Try it:
Each line in the entries below that holds the string "Locate" is to be listed.

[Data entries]
- - - - - - -
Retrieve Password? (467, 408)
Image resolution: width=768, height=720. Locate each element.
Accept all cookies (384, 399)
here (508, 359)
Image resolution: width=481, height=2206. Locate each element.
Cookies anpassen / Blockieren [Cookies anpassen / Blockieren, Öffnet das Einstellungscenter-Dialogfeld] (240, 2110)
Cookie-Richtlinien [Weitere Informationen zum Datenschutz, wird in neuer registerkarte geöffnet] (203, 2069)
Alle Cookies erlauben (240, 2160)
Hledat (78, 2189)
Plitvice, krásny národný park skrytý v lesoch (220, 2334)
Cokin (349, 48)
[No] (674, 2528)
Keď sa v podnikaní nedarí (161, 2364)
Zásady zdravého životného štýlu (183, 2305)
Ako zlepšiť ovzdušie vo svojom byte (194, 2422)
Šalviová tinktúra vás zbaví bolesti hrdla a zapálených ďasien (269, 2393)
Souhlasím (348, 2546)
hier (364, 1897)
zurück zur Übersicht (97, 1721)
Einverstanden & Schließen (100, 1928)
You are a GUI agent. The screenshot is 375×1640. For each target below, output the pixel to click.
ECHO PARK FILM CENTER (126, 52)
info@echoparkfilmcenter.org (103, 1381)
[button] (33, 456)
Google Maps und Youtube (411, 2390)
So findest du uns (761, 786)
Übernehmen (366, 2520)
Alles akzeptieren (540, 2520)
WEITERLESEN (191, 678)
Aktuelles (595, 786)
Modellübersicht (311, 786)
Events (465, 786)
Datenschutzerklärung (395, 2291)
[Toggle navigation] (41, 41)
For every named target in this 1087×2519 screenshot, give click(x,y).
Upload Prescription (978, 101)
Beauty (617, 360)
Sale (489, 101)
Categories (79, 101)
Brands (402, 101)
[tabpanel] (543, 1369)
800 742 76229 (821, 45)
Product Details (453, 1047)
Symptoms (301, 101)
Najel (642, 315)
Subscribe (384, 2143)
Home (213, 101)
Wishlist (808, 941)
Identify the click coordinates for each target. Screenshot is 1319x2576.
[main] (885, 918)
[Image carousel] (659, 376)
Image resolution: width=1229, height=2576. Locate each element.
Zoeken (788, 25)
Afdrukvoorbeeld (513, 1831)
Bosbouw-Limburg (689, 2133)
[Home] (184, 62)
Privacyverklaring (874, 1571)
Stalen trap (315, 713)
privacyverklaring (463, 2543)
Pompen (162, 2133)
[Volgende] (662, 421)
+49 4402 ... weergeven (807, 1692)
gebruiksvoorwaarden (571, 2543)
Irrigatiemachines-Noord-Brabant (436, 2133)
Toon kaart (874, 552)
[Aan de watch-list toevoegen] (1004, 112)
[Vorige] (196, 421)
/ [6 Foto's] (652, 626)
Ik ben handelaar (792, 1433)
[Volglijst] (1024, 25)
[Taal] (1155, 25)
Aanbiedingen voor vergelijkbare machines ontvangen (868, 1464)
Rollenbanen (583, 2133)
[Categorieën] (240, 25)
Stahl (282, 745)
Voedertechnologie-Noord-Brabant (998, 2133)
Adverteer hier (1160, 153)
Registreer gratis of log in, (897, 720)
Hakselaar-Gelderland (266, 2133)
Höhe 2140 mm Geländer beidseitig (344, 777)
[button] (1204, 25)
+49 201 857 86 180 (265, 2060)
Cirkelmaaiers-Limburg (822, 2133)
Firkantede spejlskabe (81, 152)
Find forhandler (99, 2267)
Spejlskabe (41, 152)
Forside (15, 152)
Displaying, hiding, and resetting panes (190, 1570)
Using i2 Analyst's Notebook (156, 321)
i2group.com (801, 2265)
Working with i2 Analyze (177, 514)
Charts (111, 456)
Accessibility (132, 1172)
- - - - - - -
Exercise answer:
Image resolution: width=768, height=720. Locate each element.
Image resolution: width=481, height=2206. Locate each element.
Image resolution: width=1229, height=2576. Locate each element.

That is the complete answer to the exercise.